Mme Laetitia Saint-Paul interpelle M. le ministre de l'éducation nationale sur le statut des directeurs d'écoles du 1er degré, regroupant les écoles élémentaires et maternelles. Comme pour l'ensemble des postes de l'éducation nationale, ce statut est l'objet d'un référentiel commun qui définit et attribue les compétences, les missions et les responsabilités. Alors que les directeurs d'écoles du premier degré disposent des mêmes attributions et du même statut que les chefs d'établissements du second degré, ils ne disposent pas des mêmes moyens, et donc du même champ d'action. En effet, depuis le décret du 30 août 1985 relatif aux établissements publics locaux d'enseignement (EPLE), les collèges et lycées bénéficient d'une autonomie accrue. Les écoles élémentaires et maternelles, n'étant pas qualifiées d'EPLE, n'ont quant à elles pas vu d'évolution quant à leur autonomie financière. Les directeurs d'écoles du premier degré ne sont aujourd'hui pas en mesure de décider de l'exécution d'une dépense, et doivent obligatoirement en faire la demande auprès de leur collectivité de rattachement, en l'espèce la commune dont ils dépendent. La collectivité procède alors elle-même à l'action demandée, tandis que les principaux des collèges et lycées, à la tête d'EPLE, disposent d'un budget qu'ils sont en mesure d'exécuter sans devoir en effectuer la demande auprès de la collectivité dont ils dépendent. Elle l'interroge donc sur les mesures pouvant être mises en place afin d'accorder davantage de marges de manœuvre aux directeurs d'écoles du premier degré.

Texte de la réponse

En premier lieu, les directeurs d'école appartiennent au corps des enseignants du premier degré. Les chefs d'établissement appartiennent au corps des personnels de direction, en application des dispositions du décret n° 2001-1174. Ces personnels ne relèvent par conséquent pas des mêmes statuts et n'assurent pas les mêmes missions. Par ailleurs, les établissements publics locaux d'enseignement (EPLE), contrairement aux écoles,  disposent d'un budget en propre et de moyens administratifs élargis. Dans un EPLE, le conseil d'administration (CA), instance décisionnelle, « adopte le budget et le compte financier de l'établissement » et « donne son accord sur [.] la passation des marchés, contrats et conventions dont l'établissement est signataire », conformément aux dispositions de l'article R. 421-20 du code de l'éducation. Le budget alloué aux EPLE par les collectivités territoriales qui en ont la charge couvre essentiellement les dépenses de fonctionnement et d'entretien du bâti.
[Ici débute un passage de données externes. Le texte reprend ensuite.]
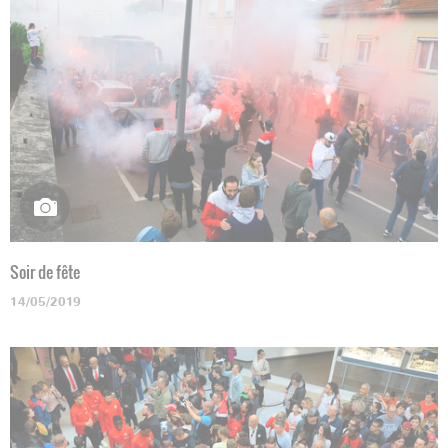
Soir de fête
14/05/2019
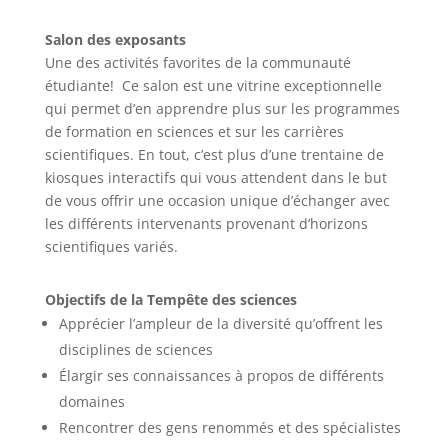
Salon des exposants
Une des activités favorites de la communauté
étudiante! Ce salon est une vitrine exceptionnelle
qui permet d’en apprendre plus sur les programmes
de formation en sciences et sur les carrières
scientifiques. En tout, c’est plus d’une trentaine de
kiosques interactifs qui vous attendent dans le but
de vous offrir une occasion unique d’échanger avec
les différents intervenants provenant d’horizons
scientifiques variés.
Objectifs de la Tempête des sciences
Apprécier l’ampleur de la diversité qu’offrent les
disciplines de sciences
Élargir ses connaissances à propos de différents
domaines
Rencontrer des gens renommés et des spécialistes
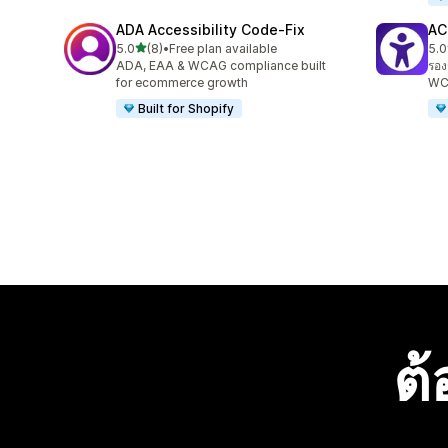
ADA Accessibility Code‑Fix
AC
เต็ม 5 ดาว
5.0
(8)
•
Free plan available
5.0
ทั้งหมด 8 รีวิว
ทั้ง
ADA, EAA & WCAG compliance built
รอง
for ecommerce growth
WC
Built for Shopify
ต้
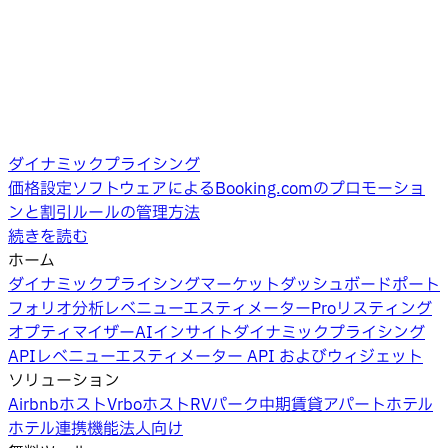
ダイナミックプライシング
価格設定ソフトウェアによるBooking.comのプロモーショ
ンと割引ルールの管理方法
続きを読む
ホーム
ダイナミックプライシング
マーケットダッシュボード
ポート
フォリオ分析
レベニューエスティメーターPro
リスティング
オプティマイザー
AIインサイト
ダイナミックプライシング
API
レベニューエスティメーター API およびウィジェット
ソリューション
Airbnbホスト
Vrboホスト
RVパーク
中期賃貸
アパートホテル
ホテル
連携機能
法人向け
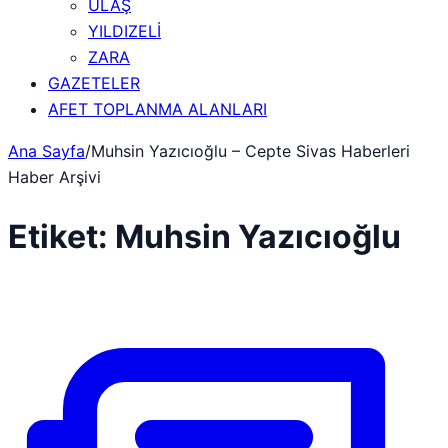
ULAŞ
YILDIZELİ
ZARA
GAZETELER
AFET TOPLANMA ALANLARI
Ana Sayfa
/
Muhsin Yazıcıoğlu – Cepte Sivas Haberleri
Haber Arşivi
Etiket:
Muhsin Yazıcıoğlu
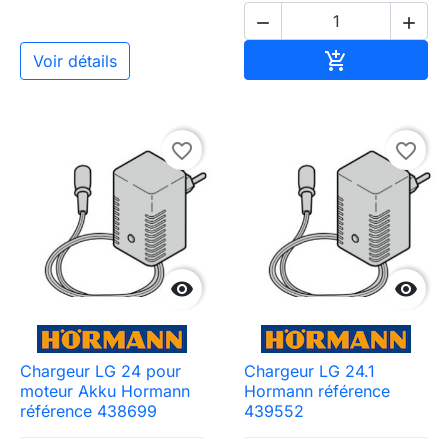


Ajouter au pa

Voir détails
favorite_border
favorite_border


Chargeur LG 24 pour
Chargeur LG 24.1
moteur Akku Hormann
Hormann référence
référence 438699
439552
Le conseil d'école ne dispose pas des prérogatives d'un CA d'EPLE. Il « donne tous avis et présente toutes suggestions sur le fonctionnement de l'école », conformément aux dispositions de l'article D. 411-2 du code de l'éducation. Cependant, si les écoles ne disposent pas de leur propre budget ni de l'autonomie financière, la proximité avec les mairies qui en ont la charge facilite les relations destinées à en assurer l'entretien et un bon fonctionnement. Enfin, les d'effectifs accueillis au sein des écoles d'une part, et des EPLE d'autre part, ne permettent pas de porter des comparaisons pertinentes en termes de responsabilités, notamment administratives ou budgétaires. Ainsi, les écoles du premier degré accueillent en moyenne 128 élèves, et près de la moitié (48,8 %) des 45 877 écoles disposent de 5 classes ou moins (soient des effectifs peu ou prou équivalents ou inférieurs à la moyenne de 128 élèves). A contrario, seulement 15,9 % des collèges accueillent moins de 300 élèves, cette proportion étant négligeable s'agissant des lycées. Cette différence d'échelle justifie ainsi la différence de statut des établissements scolaires du 1er et du 2nd degrés, en particulier quant à leur autonomie.  Dans ces conditions, il n'est pas envisagé ce jour de doter les directeurs d'école de fonctions et responsabilités analogues à celles des chefs d'établissement. Le ministère de l'éducation nationale a inscrit à l'agenda social 2019, le dossier des missions des directeurs d'école.